Be respectful during argument

Always be respectful. This sounds painfully obvious, but few people can boast that they always remain respectful during a heated argument. People have a right to disagree with you. Showing respect to other people, even when you strongly disagree, demonstrates that you value and trust the other person.

Furthermore, if you don’t respect the people you are arguing with, they will not respect you in turn. Getting personal, calling names, shouting, sarcasm, insults, threats and yelling will all cause the other person to lower their opinion of you. Eventually, you may lose their respect so much that they will no longer tolerate communicating with you at all about anything of importance, leaving your relationship greatly degraded.

When arguing with someone else, keep your argument focused on the point you are trying to make. Here, it can help to once again think of the point you are trying to communicate with the help of logic – premises, statements, conclusions, validity, and truth. Similarly, realize that when you are arguing with someone, no-one else should be involved, unless they are the topic of conversation. It’s not about what their friends or family thinks, or what other people have done. You are trying to communicate with the other person and only the other person – don’t forget that!

Another pointer is to realize that day-to-day arguments are not about ‘winning’ or losing’. When you are arguing with your spouse in the car, you are not having a formal debate.
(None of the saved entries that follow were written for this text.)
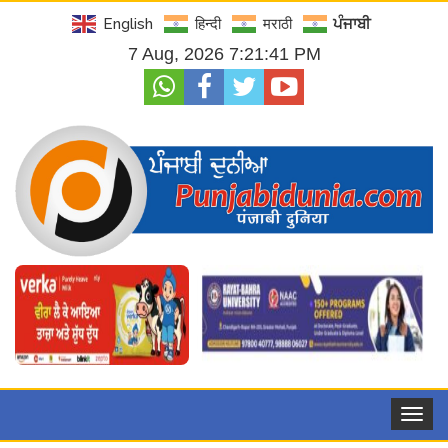
English
हिन्दी
मराठी
ਪੰਜਾਬੀ
7 Aug, 2026 7:21:43 PM
Toggle
navigat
There is no scoring system, no ‘points’ to be earned and no voting method to determine a winner. ‘Winning’ does nothing to further communication, but instead limits people’s abilities to share their ideas and feelings. People who lack verbal eloquence will likely just shut down and stop engaging in the argument, leaving them feeling unsatisfied and unhappy.

Meanwhile, even if you have ‘won’ the argument in your own mind, due to the lack of the engagement of the other person, you probably won’t have made your own point resonate with them. The other person still probably doesn’t agree or understand your point – they have just given up dealing with you.

With that being, keep the communication active. No-one likes being ignored or walked away from. Even if you are getting frustrated or upset, it’s best to try and turn around the progression of the argument than to give up completely. If you are on the verge of losing self-control, then walking away might be necessary. Nonetheless simply avoiding the issue by opting out of the conversation does neither person any favors; the other person feels shunned whilst you will be left feeling flat and suppressed.

Also carefully consider the timing of bringing up an issue. In many relationships, people understand that there is a need to argue and communicate ideas, even if it isn’t always pleasant. Nonetheless, there is a time and a place for talking about problems and other times when it is better to just let it slide.

Don’t embarrass the other person by arguing in public or around friends and family, for example. It’s also best to try and avoid arguing when the other person is having a bad day, is in a low mood or dealing with some other issue present. Some days are seen as special, such as birthdays or holidays, and the other person will also probably not appreciate you souring the atmosphere by raising a lingering problem. Wait until you can have the full undisputed attention of the other person you want to communicate with, but also that you both have the time and space to argue.